Giving Compass' Take:

• NaTakallam is an organization that pairs refugees with people who want to practice their language skills and displaced people can speak to K-12 classes about their experiences. 

• How can donors support refugee empowerment organizations and programming?

• Read about how this photographer tells refugee stories by taking photos of their possessions. 


In Jill Armstrong’s social studies classes, when students learn about other countries, they don’t just learn from textbooks and news articles, which she says can seem abstract and elusive to teenagers. Armstrong, who teaches at a high school in Eastern Kentucky, likes to weave in “that human aspect, because it makes it more real,” she says.
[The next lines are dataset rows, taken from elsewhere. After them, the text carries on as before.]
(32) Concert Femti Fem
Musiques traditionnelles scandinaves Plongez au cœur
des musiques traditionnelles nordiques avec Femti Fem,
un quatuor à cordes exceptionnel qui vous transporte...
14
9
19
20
Case in point: About once a week for the last several months, Armstrong’s humanities students have participated in an hour-long conversation with Ghenwah Kharbeet, a 28-year-old Syrian refugee—only, the students are in class in the tiny town of Greenup, Ky., and Kharbeet is 5,000 miles away in Turkey.

During their time together, Kharbeet, whose face is projected on a SMART Board at the front of the classroom, urges the students to ask her anything, and they do.
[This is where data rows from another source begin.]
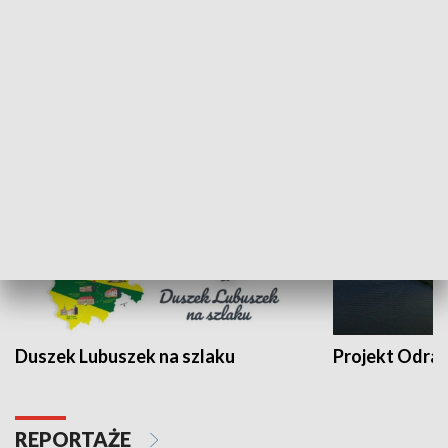
Kalejdoskop
Sołtys na med
WYPOCZYNEK I REKREACJA
Duszek Lubuszek na szlaku
Projekt Odra
REPORTAŻE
“I really have become more passionate about global awareness and getting my students to see the world beyond what we have here, in Eastern Kentucky,” Armstrong says. “I tell them, you know, the whole concept of why we learn about other countries is to understand and be knowledgeable. You don’t have to agree. But it’s about understanding and learning and growing.”

Armstrong met Kharbeet through NaTakallam (Arabic for “we speak”), an organization that connects displaced persons with learners all over the world who want to practice their language skills or find out more about a different culture, then compensates them for their work.
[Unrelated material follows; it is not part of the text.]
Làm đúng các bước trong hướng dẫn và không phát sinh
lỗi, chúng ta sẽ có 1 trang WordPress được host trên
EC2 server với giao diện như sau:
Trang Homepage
NaTakallam was founded in 2015, when Aline Sara, a Lebanese-American graduate student at Columbia University, was struggling to find someone with whom she could practice her conversational Arabic.

Since then, NaTakallam has expanded to offer lessons in four different languages and has hired displaced persons from more than 10 countries, including Syria, Iran, Venezuela and the Democratic Republic of the Congo.